In a world as fast changing as ours it's impossible to predict anything more than a decade, and even then you should expect to be horribly wrong.
However, here's a few things people seem to be missing WRT China:
1. It's actually already slipping a little bit as the cheap labor center of the world. Places like the Philippines and other poor areas are starting to take industrial growth bit by bit from China. Presuming this trend continues, we probably won't see major effects for at least ten years. However, as China gets richer and more affluent, its attractiveness to labor intensive manufacturing firms will decrease and they will begin off-shoring to places with greater poverty.
2. As a caveat of number one, China will have to float the yuan eventually. When that happens, it loses its near monopoly on cheap manufactured goods exports to the US and, if NAFTA is still in effect, Mexico can expect a boom.
3. China has a lot of corruption problems you guys seem to be completely unaware of. They present a clean face to the world, but right now the Chinese bureaucracy is riddled with graft, bribery, and self-interested bureaucrats. It's gotten to the point where some, small sections of the ruling class are considering introducing democratic reforms on a lower, local level to combat the problem. Regardless of how they do it, China has to deal with this corruption problem before it can become a true superpower.

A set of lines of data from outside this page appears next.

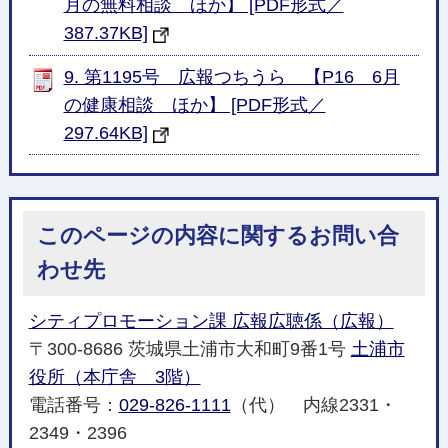
月の無料相談 ほか】 [PDF形式／
387.37KB]
9. 第1195号 広報つちうら 【P16 6月
の健康相談 ほか】 [PDF形式／
297.64KB]
このページの内容に関するお問い合
わせ先
シティプロモーション課 広報広聴係（広報）
〒300-8686 茨城県土浦市大和町9番1号
土浦市
役所（本庁舎 3階）
電話番号：
029-826-1111
（代） 内線2331・
2349・2396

4. More than two thirds of China's population still lives in gripping poverty. Paradoxically, there's this part of China that is comparable with the Asian Tigers of the early 90's, transitioning towards first world, and then there's this part that is still just as third world as the worst parts of India or other places. The Chinese government is doing a lot to address this problem -- in ways, you could say the Chinese government barely cares for its urbanized, wage-earning laborers and is concentrating on the agrarian country-side -- but it's not solving it, merely addressing symptoms of the problem. It needs to develop its rural economy and it's failing to do this in a lot of ways.

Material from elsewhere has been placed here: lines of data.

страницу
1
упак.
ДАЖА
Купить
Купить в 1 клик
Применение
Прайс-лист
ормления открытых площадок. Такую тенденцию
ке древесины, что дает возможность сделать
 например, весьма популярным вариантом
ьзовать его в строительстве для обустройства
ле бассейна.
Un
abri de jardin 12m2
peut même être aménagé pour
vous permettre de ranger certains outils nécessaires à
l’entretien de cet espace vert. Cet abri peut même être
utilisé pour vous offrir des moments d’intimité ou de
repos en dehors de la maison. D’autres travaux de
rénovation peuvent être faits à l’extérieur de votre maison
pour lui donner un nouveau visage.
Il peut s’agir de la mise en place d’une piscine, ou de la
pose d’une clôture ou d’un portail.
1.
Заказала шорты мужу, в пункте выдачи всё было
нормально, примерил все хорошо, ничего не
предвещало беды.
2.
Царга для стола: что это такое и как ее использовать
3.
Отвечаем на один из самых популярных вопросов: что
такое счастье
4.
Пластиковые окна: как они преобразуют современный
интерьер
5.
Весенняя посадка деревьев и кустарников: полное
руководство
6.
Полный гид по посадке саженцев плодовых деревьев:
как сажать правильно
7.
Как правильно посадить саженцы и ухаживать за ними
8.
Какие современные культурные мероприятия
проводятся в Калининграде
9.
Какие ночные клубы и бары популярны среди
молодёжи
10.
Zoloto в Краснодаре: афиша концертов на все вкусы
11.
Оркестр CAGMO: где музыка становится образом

5. Tied in with the above, there's a middle class of wage laborers of ever increasing wealth and affluence. The first slip-up or recession will break the 'contract' the goverment has with these people: We will deliver economic growth and you will stay quiet. It's doing a lot of preparing for this by creating the world's most pervasive surveillance and police state, but even if they can beat labor unrest, any rise in violence is going to lead to manufacturing firms high-tailing it somewhere more stable. China has so far escaped catching the Western Disease, but it can't escape forever, and it's up for a reckoning on this matter. As the global recession deepens over the next year or two, things might get very hairy in some parts of China's new cities.
6. It is a great importer of primary resources. This isn't as much a problem for places like the US or Europe because, as developed economies, primary resource extraction does not make up the majority of economic activity. However, China is an industrializing economy where secondary consumption of primary resources makes up most economic activity, which has certain delitorious effects on growth limits.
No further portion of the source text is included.